On April 30, Adolf Hitler shot himself in the head. The man most responsible for the war that killed 60 million had escaped justice, but would live on in history as evil incarnate.
North Nova Scotia Highlanders advance to Zutphen, Netherlands, on April 8.
No one wanted to be the last man to die in a long and terrible war.
With the Fuehrer’s death, Germany began the process of surrendering. The Allies had declared it would be an unconditional surrender, and the German high command knew there would be no negotiating.
German capitulations started in Italy on May 2. In Europe, Grand Admiral Karl Dönitz, who was handed the poisoned chalice after Hitler’s death, began discussion with the Allies on May 4. They went on for several days, even as thousands more soldiers and civilians died from disease, starvation and direct attack.
The war ended on May 7. The Allies decided to hold formal celebrations the next day. May 8 would forever be known as VE-Day, for Victory in Europe. It was also a day when the oppressed and brutalized people of western Europe had their freedom returned by the liberators.
APREWAR OFFICER, Charles Foulkes started the Second World War as a major and was viewed as a good trainer of men. However, his rapid climb to major-general and command of the 2nd Canadian Infantry Division had been fraught with disappointment. In his first major battle, Foulkes had been a timid, even weak commander, overseeing the disastrous attack at Verrières Ridge in late July 1944. He should have been sacked, but Simonds protected his subordinate.

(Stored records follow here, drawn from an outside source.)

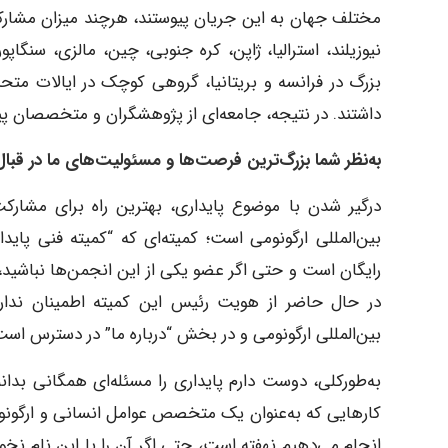
مختلف جهان به این جریان پیوستند، هرچند میزان مشارکت
نیوزیلند، استرالیا، ژاپن، کره جنوبی، چین، مالزی، سنگ
بزرگ در فرانسه و بریتانیا، گروهی کوچک در ایالات متحده
داشتند. در نتیجه، جامعه‌ای از پژوهشگران و متخصصان 
به‌نظر شما بزرگ‌ترین فرصت‌ها و مسئولیت‌های ما در قب
درگیر شدن با موضوع پایداری، بهترین راه برای مشارک
بین‌المللی ارگونومی است؛ کمیته‌ای که “کمیته فنی پا
رایگان است و حتی اگر عضو یکی از این انجمن‌ها نباشید، ب
در حال حاضر از هویت رئیس این کمیته اطمینان ندارم
بین‌المللی ارگونومی و در بخش “درباره ما” در دسترس است
به‌طورکلی، دوست دارم پایداری را مسئله‌ای همگانی بدانم؛
کارهایى که به‌عنوان یک متخصص عوامل انسانی و ارگونومی
انجام می‌دهیم نهفته است، حتی اگر آن را با این نام نخو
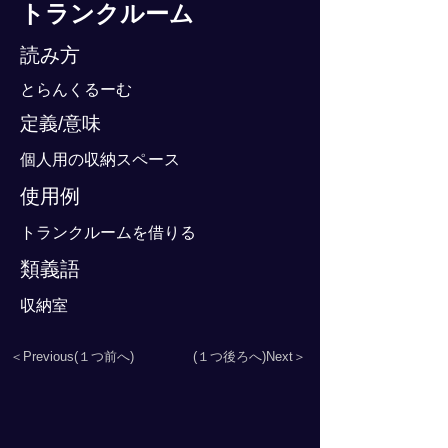
トランクルーム
読み方
とらんくるーむ
定義/意味
個人用の収納スペース
使用例
トランクルームを借りる
類義語
収納室
＜Previous(１つ前へ)
(１つ後ろへ)Next＞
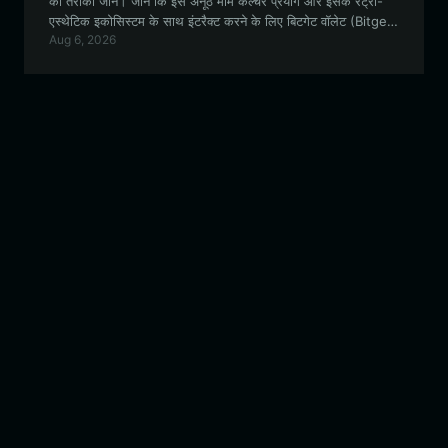
का तरीका जानें। जानें कि इस अनूठे मीम कल्चर प्रयोग और इसके रेट्रो-
एस्थेटिक इकोसिस्टम के साथ इंटरैक्ट करने के लिए बिटगेट वॉलेट (Bitget
Aug 6, 2026
Wallet) पसंदीदा विकल्प क्यों है।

When Lieutenant-General E.L.M. Burns was fired as corps commander in Italy, Foulkes was sent to that theatre. It was felt, perhaps, he would do less harm there. But he surprised all by taking charge. While never popular, he proved a keen administrator. He returned to Northwest Europe as corps commander, and led I Corps in the final campaign to liberate the Dutch.
Wehrmacht General Johannes Blaskowitz (second from right) agreed to the terms set out by Foulkes (at left) in Wageningen, but no typewriter could be found. The surrender was delayed a day until the documents could be typed.
Foulkes negotiated the German surrender at the Hotel de Wereld in Wageningen, Netherlands. When the Germans tried to strengthen their hand by suggesting they might blow more dikes and flood farmland, Foulkes told them it would be a war crime and, he noted menacingly, those responsible would face a harsh justice. The Germans folded and signed the surrender document on May 5.
In a surprise twist, Crerar recommended 42-year-old Foulkes as Chief of the General Staff for the postwar army, choosing him over Simonds. Simonds was undeniably a better battlefield commander, but Crerar was evening some old scores.
But it wasn’t only vengeance. Crerar was a good judge of character: Simonds was a firebrand, while Foulkes was more diplomatic. To the surprise of most Allied generals, the government accepted Crerar’s recommendation. Montgomery felt Simonds’ treatment “was almost cruel.”
Foulkes proved himself the right leader in creating the postwar army. He was a critical conduit between the army, the politicians and the mandarins at External Affairs. He was appointed Chairman of the Chiefs of Staff Committee in 1951, overseeing the entire Canadian military until 1960. His replacement as Chief of the General Staff was Simonds.